Asha de Vos and Hasini Jayatilaka two Sri Lankan women among world’s best in 2018

Asha de Vos and Hasini Jayatilaka two Sri Lankan women among world’s best in 2018
Asha de Vos (TED.com) Hasini Jayatilaka (Twitter)

Two Sri Lankan women, Asha de Vos, a marine biologist and Hasini Jayatilaka, a cancer researcher, have become global stars in 2018 for ground-breaking research in their respective fields.

Asha de Vos loved the oceans since she was a child and when she was about 10 she was fascinated while flipping through National Geographic magazines sparking an interest in her, to be an adventurer scientist someday, according to a speech she had given before a Sri Lankan audience.
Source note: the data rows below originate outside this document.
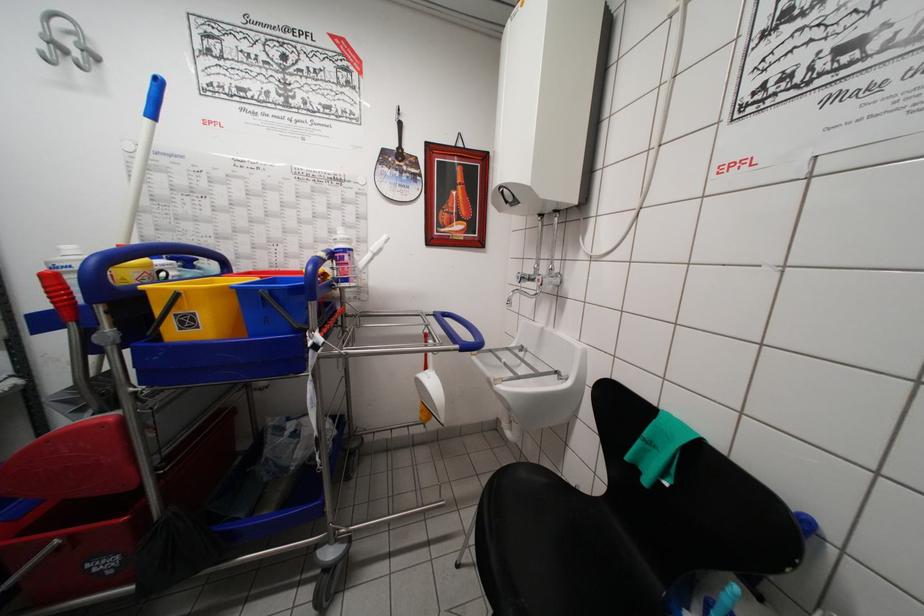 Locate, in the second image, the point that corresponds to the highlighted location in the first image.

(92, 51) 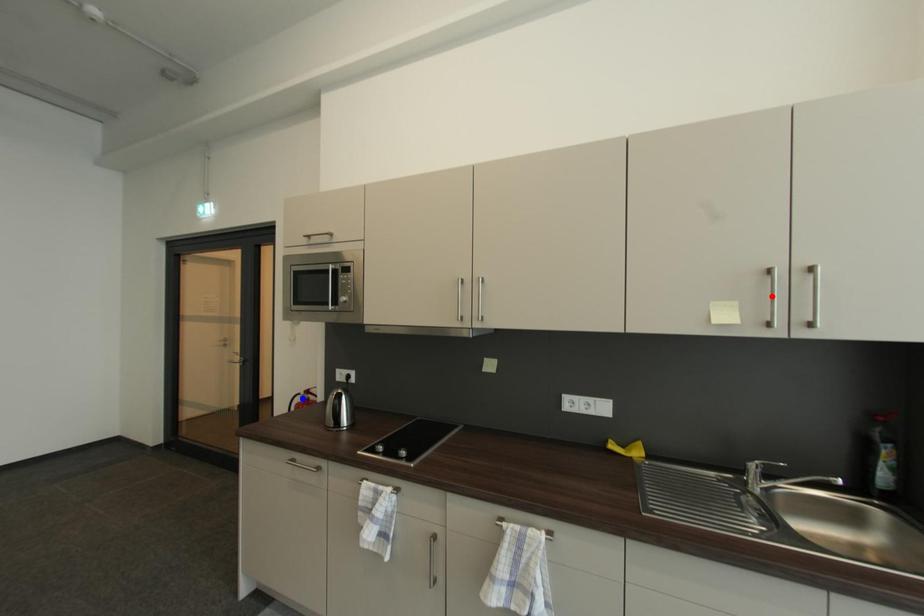 Question: Two points are marked on the image. Which point is closer to the camera?

Choices:
 (A) Blue point is closer.
 (B) Red point is closer.

Answer: (B) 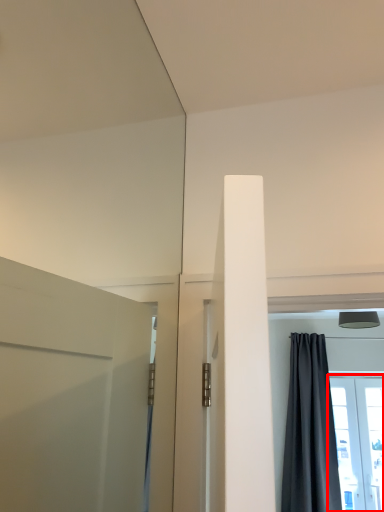 Question: From the image, what is the correct spatial relationship of window (annotated by the red box) in relation to curtain?

Choices:
 (A) right
 (B) left

Answer: (A) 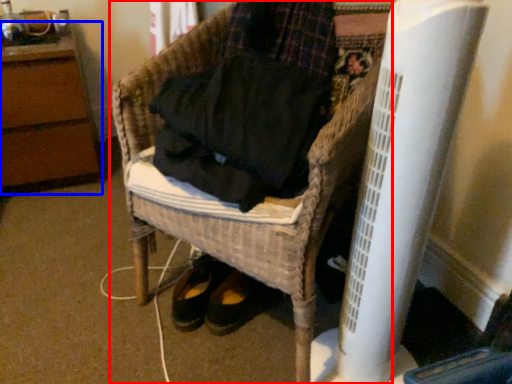 Question: Which of the following is the closest to the observer, furniture (highlighted by a red box) or furniture (highlighted by a blue box)?

Choices:
 (A) furniture
 (B) furniture

Answer: (A) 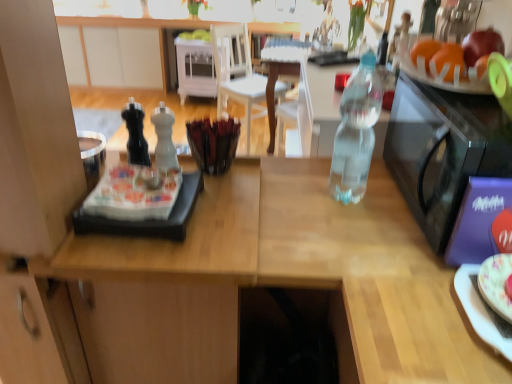 Where is `vacant region to the left of porcelain floral plate at right`? The height and width of the screenshot is (384, 512). vacant region to the left of porcelain floral plate at right is located at coordinates (411, 304). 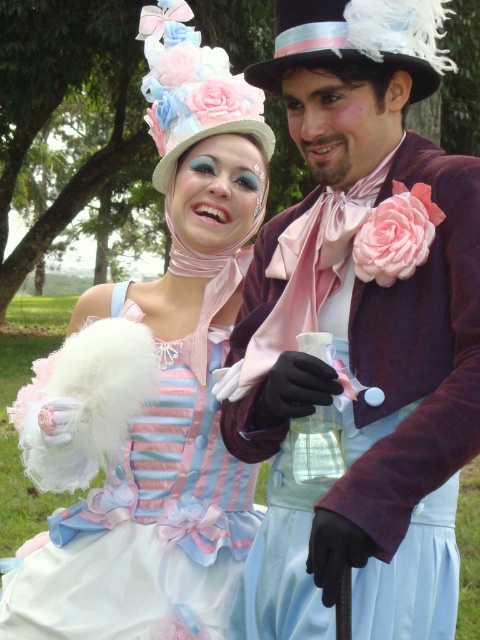 Does point (279, 316) come behind point (348, 49)?

Yes, it is behind point (348, 49).

The image size is (480, 640). Identify the location of matte purple coat at center. (360, 332).

Can you confirm if pastel striped fabric dress at center is shorter than black felt dress hat at upper center?

No.

Where is `pastel striped fabric dress at center`? pastel striped fabric dress at center is located at coordinates (171, 464).

Is point (31, 529) less distant than point (410, 74)?

No, it is behind (410, 74).

The width and height of the screenshot is (480, 640). I want to click on pastel striped fabric dress at center, so click(171, 464).

What do you see at coordinates (360, 332) in the screenshot? I see `matte purple coat at center` at bounding box center [360, 332].

Locate an element on the screen. matte purple coat at center is located at coordinates (360, 332). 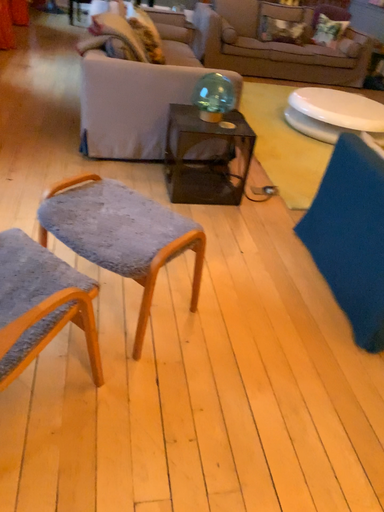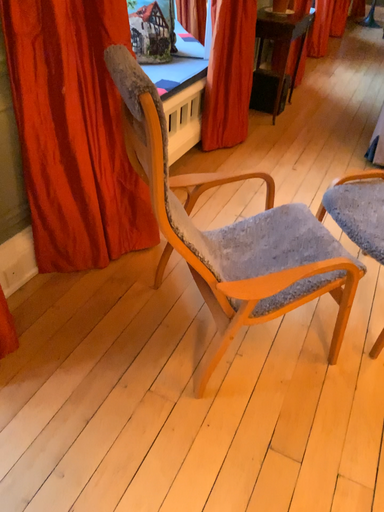 Question: How did the camera likely rotate when shooting the video?

Choices:
 (A) rotated upward
 (B) rotated downward

Answer: (A) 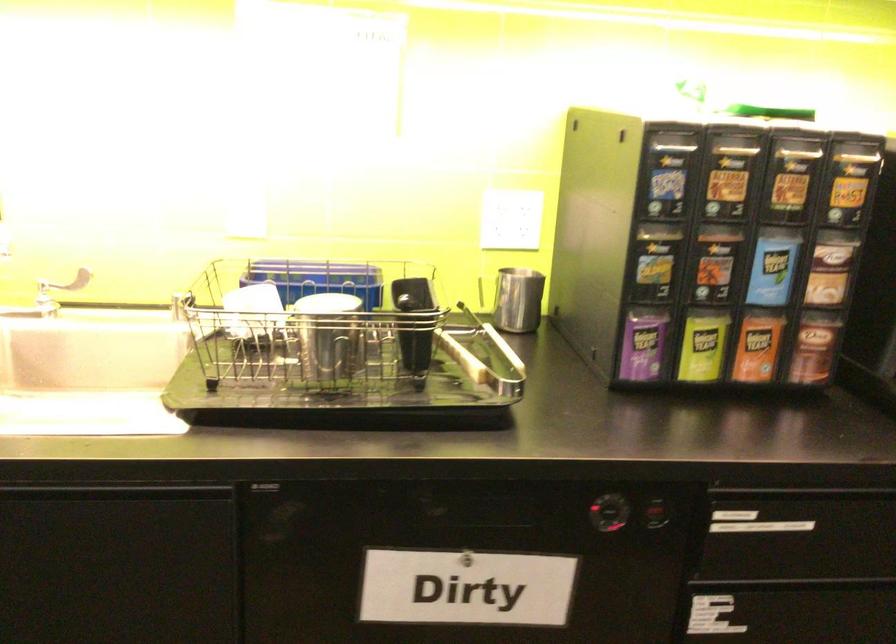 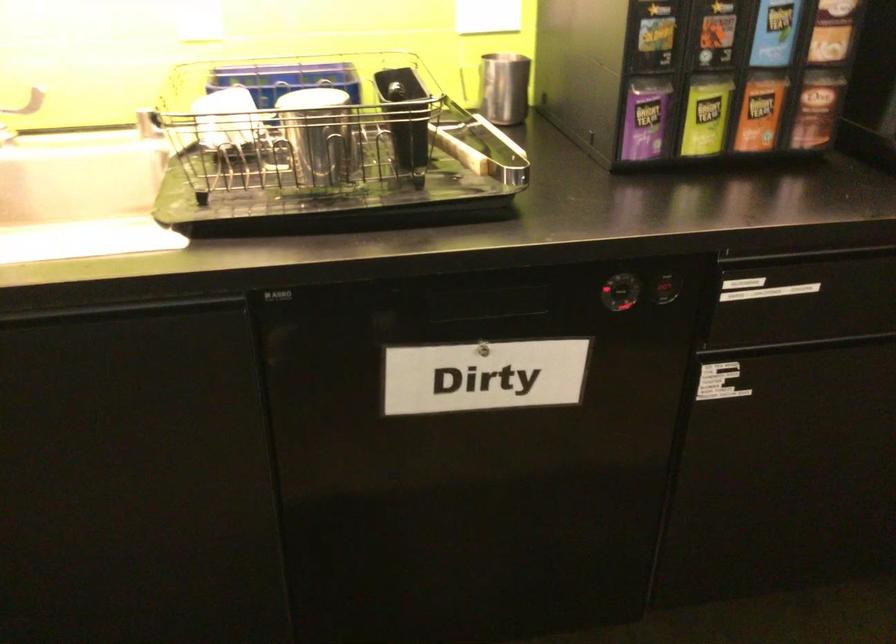 The point at [643,343] is marked in the first image. Where is the corresponding point in the second image?

(645, 118) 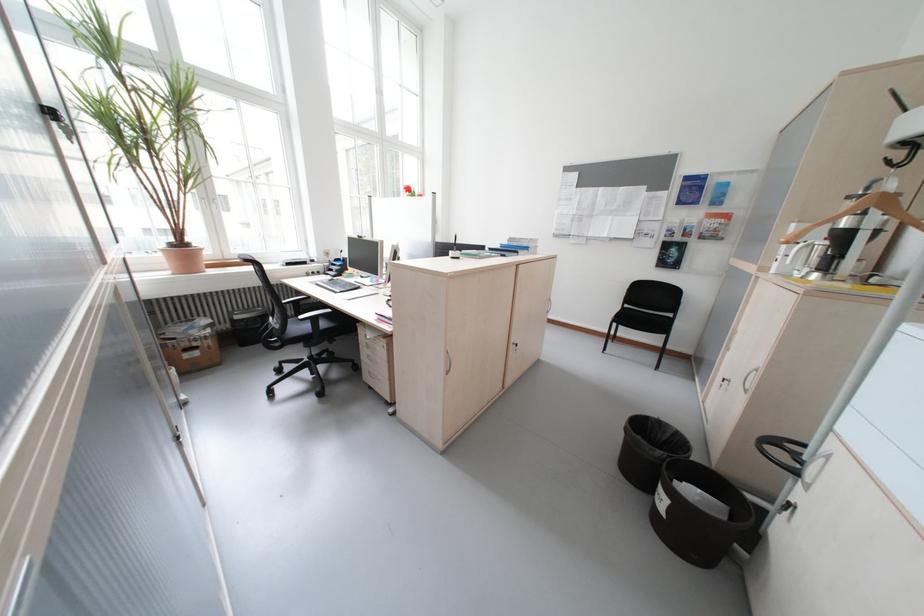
Her parents wanted to give her the best education as they knew she, as a woman, would have lot of hardships stacked against her in a male-dominated Third World society. “We are not worried about your brother as he can find his way even if he works as a garbage truck driver!,” they said. She realized the meaning of what her parents told her as she was trying to achieve her dream in life.

Asha had her primary education at Colombo Ladies’ College and moved to Scotland for her undergraduate studies in marine and environmental biology at the University of St. Andrews. Later, she studied for her masters in integrative bio-sciences at the Oxford and obtained a PhD from the University of Western Australia becoming the first and only Sri Lankan woman to obtain a doctorate in marine mammal research.

After graduating in Scotland, she worked in a farm digging rotten potatoes to save money to go to New Zealand where she lived in a tent for six months working on conservation projects waiting for her break.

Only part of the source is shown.